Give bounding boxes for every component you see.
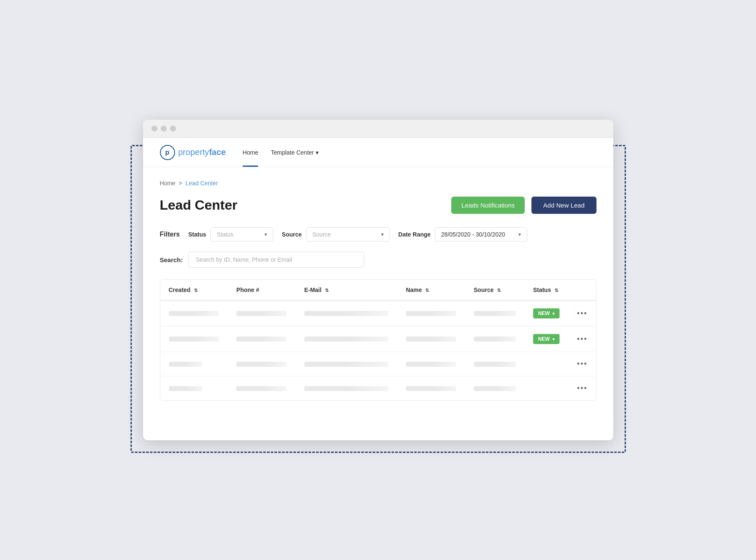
badge-chevron-icon: ▾ (552, 337, 555, 342)
td-phone (228, 376, 296, 401)
td-source (466, 352, 525, 376)
td-email (296, 326, 398, 352)
header-buttons: Leads Notifications Add New Lead (451, 197, 596, 214)
col-status: Status ⇅ (525, 280, 568, 300)
td-status: NEW ▾ (525, 300, 568, 326)
main-content: Home > Lead Center Lead Center Leads Not… (143, 167, 613, 413)
status-badge-new[interactable]: NEW ▾ (533, 308, 560, 318)
leads-notifications-button[interactable]: Leads Notifications (451, 197, 525, 214)
td-created (160, 376, 228, 401)
td-status: NEW ▾ (525, 326, 568, 352)
logo: p propertyface (160, 145, 226, 160)
td-email (296, 352, 398, 376)
more-options-button[interactable]: ••• (577, 335, 588, 343)
table-row: ••• (160, 352, 596, 376)
search-row: Search: (160, 252, 596, 268)
td-actions: ••• (568, 352, 596, 376)
breadcrumb-separator: > (179, 180, 182, 187)
table-header: Created ⇅ Phone # E-Mail ⇅ (160, 280, 596, 300)
td-created (160, 326, 228, 352)
badge-chevron-icon: ▾ (552, 311, 555, 316)
td-phone (228, 352, 296, 376)
col-actions (568, 280, 596, 300)
breadcrumb: Home > Lead Center (160, 180, 596, 187)
td-actions: ••• (568, 326, 596, 352)
search-input[interactable] (188, 252, 364, 268)
created-sort-icon[interactable]: ⇅ (194, 288, 198, 293)
browser-dot-green (170, 126, 176, 131)
col-name: Name ⇅ (398, 280, 466, 300)
td-created (160, 300, 228, 326)
col-source: Source ⇅ (466, 280, 525, 300)
table-body: NEW ▾ ••• (160, 300, 596, 400)
date-range-chevron-icon: ▾ (518, 231, 521, 237)
status-sort-icon[interactable]: ⇅ (555, 288, 558, 293)
td-name (398, 300, 466, 326)
td-source (466, 326, 525, 352)
browser-window: p propertyface Home Template Center ▾ (143, 120, 613, 440)
table-header-row: Created ⇅ Phone # E-Mail ⇅ (160, 280, 596, 300)
filters-row: Filters Status Status ▾ Source Source ▾ (160, 227, 596, 242)
filter-source-group: Source Source ▾ (282, 227, 390, 242)
email-sort-icon[interactable]: ⇅ (325, 288, 329, 293)
table-row: ••• (160, 376, 596, 401)
page-title: Lead Center (160, 197, 238, 213)
browser-dot-red (152, 126, 157, 131)
source-sort-icon[interactable]: ⇅ (497, 288, 501, 293)
col-created: Created ⇅ (160, 280, 228, 300)
source-filter-label: Source (282, 231, 301, 238)
nav-links: Home Template Center ▾ (243, 138, 319, 167)
td-email (296, 376, 398, 401)
filter-status-group: Status Status ▾ (188, 227, 274, 242)
breadcrumb-home[interactable]: Home (160, 180, 175, 187)
td-phone (228, 300, 296, 326)
outer-wrapper: p propertyface Home Template Center ▾ (143, 120, 613, 440)
td-phone (228, 326, 296, 352)
logo-text: propertyface (178, 147, 226, 157)
logo-icon: p (160, 145, 175, 160)
search-label: Search: (160, 256, 183, 263)
table-row: NEW ▾ ••• (160, 326, 596, 352)
status-badge-new[interactable]: NEW ▾ (533, 334, 560, 344)
add-new-lead-button[interactable]: Add New Lead (531, 197, 596, 214)
td-email (296, 300, 398, 326)
td-actions: ••• (568, 300, 596, 326)
leads-table: Created ⇅ Phone # E-Mail ⇅ (160, 280, 596, 400)
browser-chrome (143, 120, 613, 138)
navbar: p propertyface Home Template Center ▾ (143, 138, 613, 167)
td-name (398, 376, 466, 401)
td-name (398, 352, 466, 376)
page-header: Lead Center Leads Notifications Add New … (160, 197, 596, 214)
status-chevron-icon: ▾ (264, 231, 267, 237)
browser-dot-yellow (161, 126, 167, 131)
more-options-button[interactable]: ••• (577, 384, 588, 392)
date-range-group: Date Range 28/05/2020 - 30/10/2020 ▾ (398, 227, 527, 242)
col-phone: Phone # (228, 280, 296, 300)
date-range-label: Date Range (398, 231, 431, 238)
status-filter-select[interactable]: Status ▾ (210, 227, 273, 242)
td-source (466, 300, 525, 326)
td-created (160, 352, 228, 376)
nav-template-center[interactable]: Template Center ▾ (271, 138, 319, 167)
name-sort-icon[interactable]: ⇅ (425, 288, 429, 293)
td-status (525, 352, 568, 376)
td-source (466, 376, 525, 401)
more-options-button[interactable]: ••• (577, 360, 588, 368)
nav-home[interactable]: Home (243, 138, 258, 167)
source-filter-select[interactable]: Source ▾ (306, 227, 390, 242)
table-container: Created ⇅ Phone # E-Mail ⇅ (160, 279, 596, 401)
col-email: E-Mail ⇅ (296, 280, 398, 300)
date-range-picker[interactable]: 28/05/2020 - 30/10/2020 ▾ (435, 227, 527, 242)
td-name (398, 326, 466, 352)
filters-label: Filters (160, 231, 180, 238)
td-actions: ••• (568, 376, 596, 401)
table-row: NEW ▾ ••• (160, 300, 596, 326)
status-filter-label: Status (188, 231, 207, 238)
breadcrumb-current[interactable]: Lead Center (186, 180, 218, 187)
more-options-button[interactable]: ••• (577, 309, 588, 318)
source-chevron-icon: ▾ (381, 231, 384, 237)
td-status (525, 376, 568, 401)
app-content: p propertyface Home Template Center ▾ (143, 138, 613, 440)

—————

### TASK DESCRIPTION:
Number of lines above containing the word "browser": state it and add nothing else.

### THE ANSWER:
5